Я изумилась. Я-то думала, лекция невольно затронула за живое всех присутствовавших в той комнате, тем более если ты религиозный еврей. Даже, пожалуй, вдохновила. То, как Шульц сплетал историю с литературой, смешивал критику и верования, апеллировал к гуманитарным наукам как к мощному средству защиты от бесчеловечных режимов.

Стараясь не раздражаться из-за безучастного вида Товии, я спросила, что же ему не понравилось.

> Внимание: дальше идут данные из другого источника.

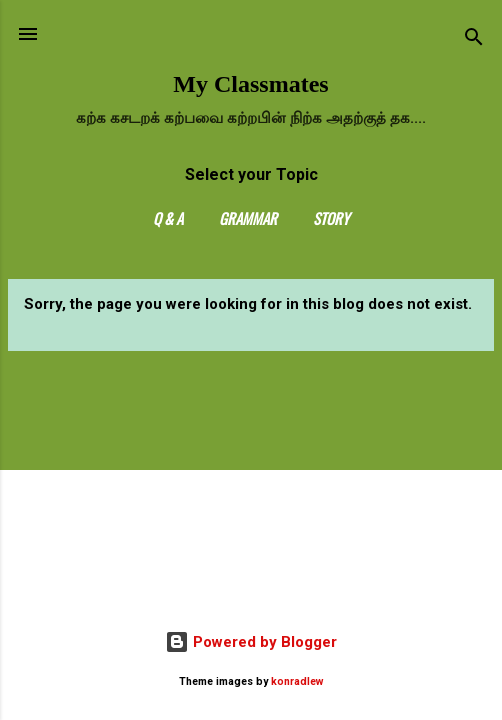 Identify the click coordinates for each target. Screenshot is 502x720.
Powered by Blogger (251, 642)
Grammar (248, 218)
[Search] (474, 40)
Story (331, 218)
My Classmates (250, 84)
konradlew (297, 681)
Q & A (168, 218) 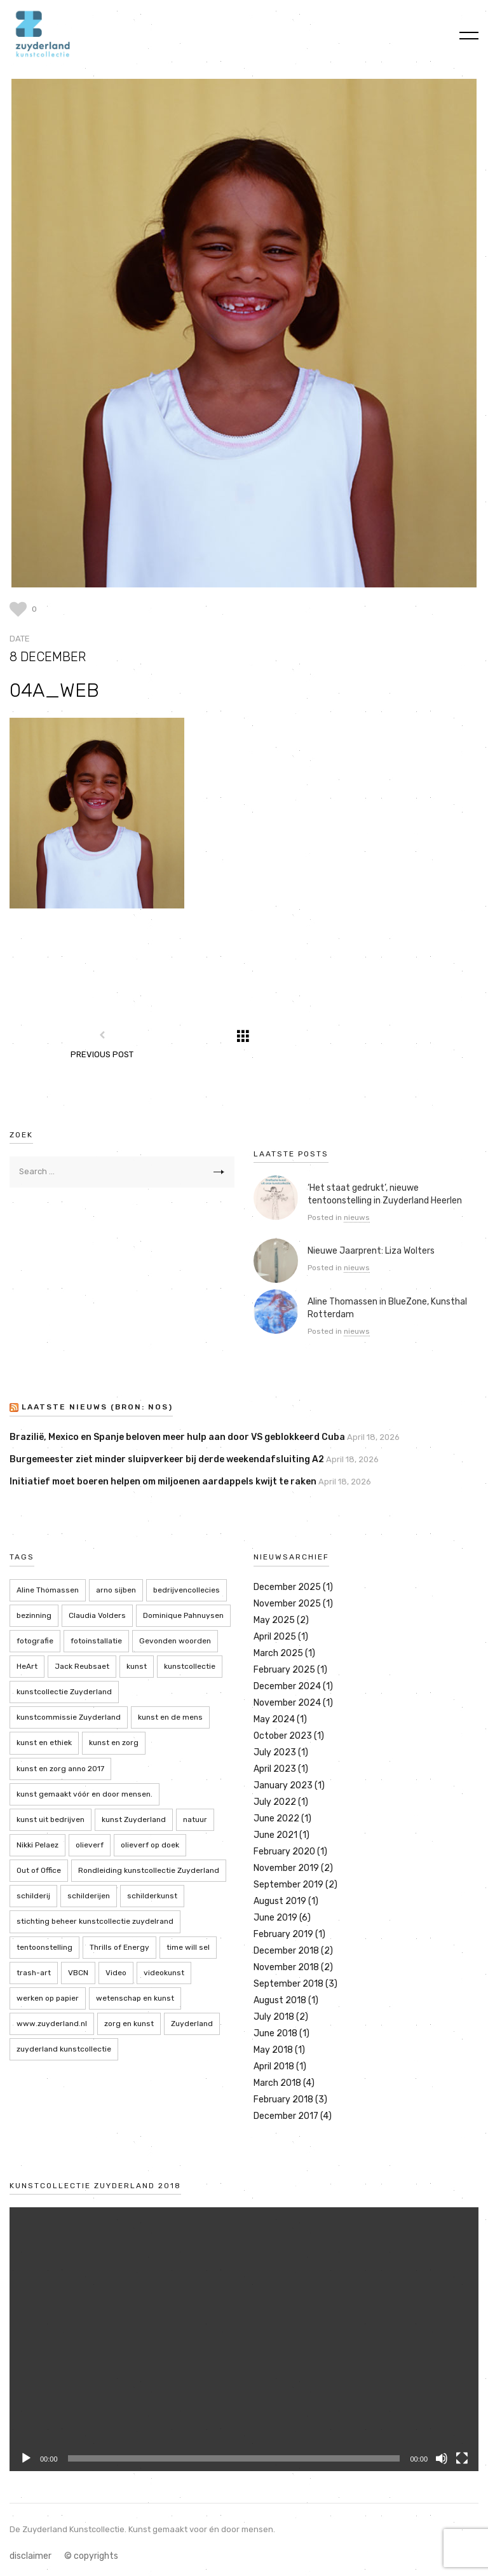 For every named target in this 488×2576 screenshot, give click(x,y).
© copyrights (91, 2556)
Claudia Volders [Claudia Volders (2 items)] (97, 1615)
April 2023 (275, 1769)
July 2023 (275, 1752)
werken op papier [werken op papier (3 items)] (48, 1998)
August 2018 (280, 2000)
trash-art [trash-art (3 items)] (34, 1972)
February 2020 (284, 1851)
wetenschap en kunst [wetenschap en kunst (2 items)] (135, 1998)
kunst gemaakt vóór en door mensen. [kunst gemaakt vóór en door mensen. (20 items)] (84, 1794)
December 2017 (286, 2116)
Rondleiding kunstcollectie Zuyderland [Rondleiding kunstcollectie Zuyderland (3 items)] (148, 1870)
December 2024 (287, 1686)
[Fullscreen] (462, 2458)
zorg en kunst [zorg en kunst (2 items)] (129, 2023)
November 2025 (287, 1603)
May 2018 (273, 2050)
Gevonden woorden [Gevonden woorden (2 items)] (175, 1640)
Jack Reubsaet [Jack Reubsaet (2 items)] (82, 1666)
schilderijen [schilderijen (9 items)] (88, 1895)
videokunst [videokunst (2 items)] (164, 1972)
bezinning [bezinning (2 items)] (34, 1615)
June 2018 (275, 2033)
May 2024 (274, 1719)
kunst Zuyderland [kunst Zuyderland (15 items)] (134, 1819)
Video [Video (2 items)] (115, 1972)
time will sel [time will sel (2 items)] (188, 1947)
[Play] (26, 2458)
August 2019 (280, 1901)
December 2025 (287, 1587)
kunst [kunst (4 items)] (136, 1666)
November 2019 (286, 1868)
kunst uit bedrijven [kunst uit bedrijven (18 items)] (51, 1819)
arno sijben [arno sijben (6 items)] (116, 1590)
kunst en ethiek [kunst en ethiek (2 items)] (44, 1742)
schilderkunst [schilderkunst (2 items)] (152, 1895)
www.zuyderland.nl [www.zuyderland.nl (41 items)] (52, 2023)
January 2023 (283, 1785)
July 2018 (274, 2016)
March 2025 (278, 1653)
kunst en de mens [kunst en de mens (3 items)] (170, 1717)
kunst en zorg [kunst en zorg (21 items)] (114, 1742)
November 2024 (287, 1702)
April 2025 (275, 1636)
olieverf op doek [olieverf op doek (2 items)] (150, 1844)
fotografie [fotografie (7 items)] (35, 1640)
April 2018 (274, 2066)
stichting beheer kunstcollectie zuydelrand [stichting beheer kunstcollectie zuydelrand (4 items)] (95, 1921)
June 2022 (276, 1818)
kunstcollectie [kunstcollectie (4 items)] (189, 1666)
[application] (244, 2339)
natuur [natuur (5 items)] (195, 1819)
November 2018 (286, 1967)
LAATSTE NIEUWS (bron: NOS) (97, 1407)
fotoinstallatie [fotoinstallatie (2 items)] (96, 1640)
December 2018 (286, 1950)
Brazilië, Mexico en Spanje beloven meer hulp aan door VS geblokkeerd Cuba (177, 1437)
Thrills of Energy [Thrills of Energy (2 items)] (119, 1947)
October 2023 (283, 1735)
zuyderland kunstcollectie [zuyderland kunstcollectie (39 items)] (64, 2049)
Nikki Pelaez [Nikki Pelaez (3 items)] (37, 1844)
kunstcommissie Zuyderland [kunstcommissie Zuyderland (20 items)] (69, 1717)
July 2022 (275, 1802)
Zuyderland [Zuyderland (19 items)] (192, 2023)
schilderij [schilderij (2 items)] (33, 1895)
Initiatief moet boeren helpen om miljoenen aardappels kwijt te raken (163, 1481)
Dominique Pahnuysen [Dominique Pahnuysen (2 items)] (183, 1615)
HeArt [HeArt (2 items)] (27, 1666)
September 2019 (288, 1884)
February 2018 (283, 2099)
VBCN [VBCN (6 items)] (78, 1972)
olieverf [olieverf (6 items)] (90, 1844)
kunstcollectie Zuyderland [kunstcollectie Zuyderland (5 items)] (64, 1691)
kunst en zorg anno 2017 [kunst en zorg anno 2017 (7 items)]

– Да чушь все это. Нет, излагает он складно, красивые фразочки, но толку чуть. Выучите наизусть десять имен и шепчите себе перед сном. Херня полная.

– По-моему, ты немного несправедлив.

– То есть ты и впрямь намерена это делать? Заучивать имена?

Интересно, удастся ли отыскать список виленских Конов.

– Возможно, – ответила я.

–Да не будешь ты это делать.– Товия отмахнулся от насекомого.– Если бы эти имена для тебя действительно что-то значили, ты бы уже их знала. А Шульц так это представляет, будто стишки, какие-то строчки Шекспира способны противостоять пушкам и бомбам. Бред, просто бред.

Так он вел себя на коллоквиумах: обрушивал на собеседников язвительные тирады, мне об этом часто рассказывали, но своими ушами я это услышала впервые.

Я заикнулась было о власти символов, но Товия перебил:

– Беда Эли Шульца в том, что он скептик, который хочет верить. Он романтизирует религию. Сама слышала, как он рассуждал о посте в Йом-Кипур. С каким благоговением. А ему не приходило в голову, что дело не в гордости, не в набожности, а в отчаянии? У этих несчастных отняли последнюю надежду, вот они и спасались как умели – и чем, древним обрядом? Дешевым фокусом? Единственное, чем они могли умилостивить своего чудовищного Бога, – это поститься, ничего другого они не придумали.